While LifeSiteNews.com (LSN) was unable to reach Sr. Quinn for comment, NCAN's Sr. Beth Rindler confirmed to LSN that Quinn is still a member of their group, which favors unrestricted legalized abortion and disagrees with the teaching that abortion is intrinsically evil. "We respect women, and believe that they make moral decision, and so we respect their decisions," Rindler explained.
In a 2002 address to the Women's Studies in Religion Program at Harvard Divinity School, Sr.

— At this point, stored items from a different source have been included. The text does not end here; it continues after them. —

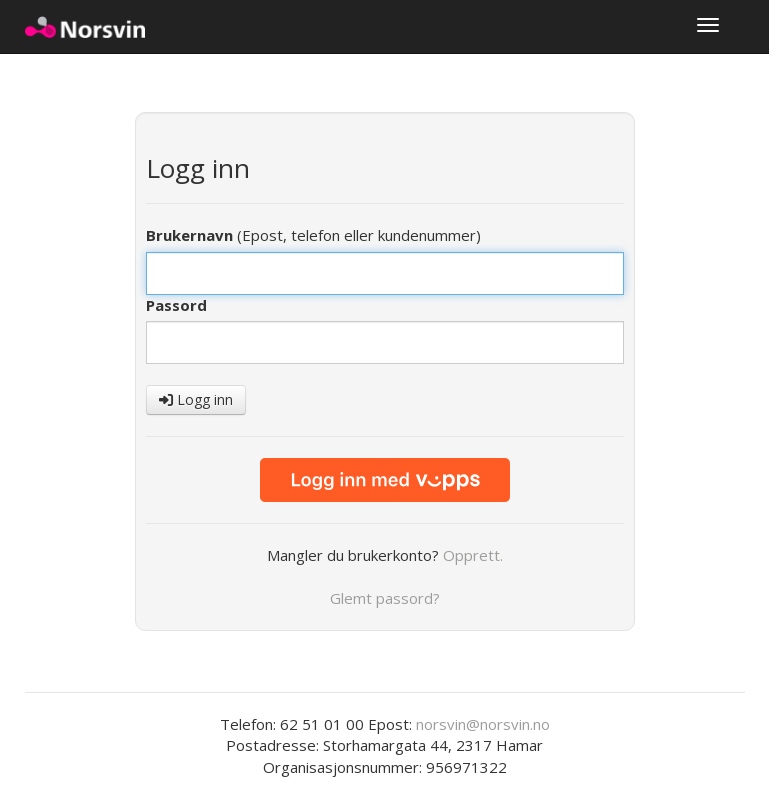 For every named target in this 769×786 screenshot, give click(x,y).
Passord (176, 305)
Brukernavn (189, 235)
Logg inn (196, 399)
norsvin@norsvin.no (483, 724)
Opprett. (473, 555)
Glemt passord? (385, 598) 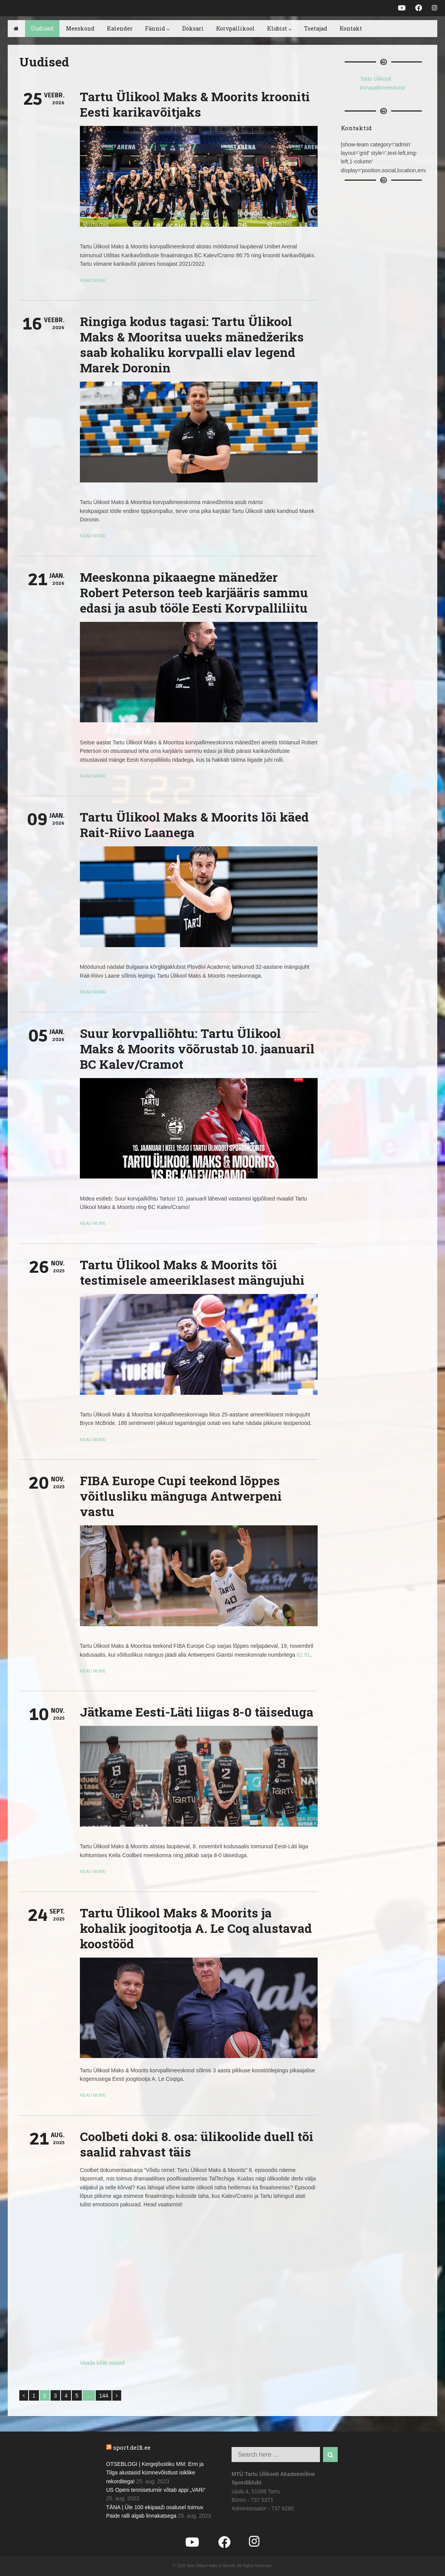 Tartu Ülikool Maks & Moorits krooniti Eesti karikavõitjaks (195, 104)
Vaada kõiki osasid (102, 2363)
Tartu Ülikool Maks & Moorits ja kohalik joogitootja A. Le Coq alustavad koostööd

Quinn described how she came to view the teachings of her Church as "immoral": "I used to say: 'This is my Church, and I will work to change it, because I love it,'" she said. "Then later I said, 'This church is immoral, and if I am to identify with it I'd better work to change it.' More recently, I am saying, 'All organized religions are immoral in their gender discriminations.'"
Quinn called gender discrimination "the root cause of evil in the Church, and thus in the world," and said she remained in the Dominican community simply for "the sisterhood."
Sr. Patricia Mulcahey, OP, Quinn's Prioress at the Sinsinawa Dominican community, said in an email response to LSN that the nun sees her volunteer activity as "accompanying women who are verbally abused by protestors. Her stance is that if the protestors were not abusive, she would not be there."
Though Sr. Mulcahey claimed that her sisters "support the teachings of the Catholic Church," she declined to comment on Quinn's public protest of Catholic Church teaching.
Joe Scheidler of the Pro-Life Action League says Quinn came in contact with his own office in 1982, when she and a group of other pro-aborts picketed his building on the anniversary of Roe v. Wade.
"She figures it's part of her religion to take these women in and protect them, and get them abortions," said Scheidler of Quinn's recent activity. "Something dreadful has happened to make a Catholic nun become an escort at an abortion clinic - that's the lowest form you can reach, where you escort a woman with a living child in her into a place to have the child killed, and to ruin that woman's soul."
"If I didn't even believe in the humanity of the child - which of course would be crazy - even if I didn't, I would fight abortion for the sake of the women," Scheidler added. "They miss that baby, and they can't get it back. They never can."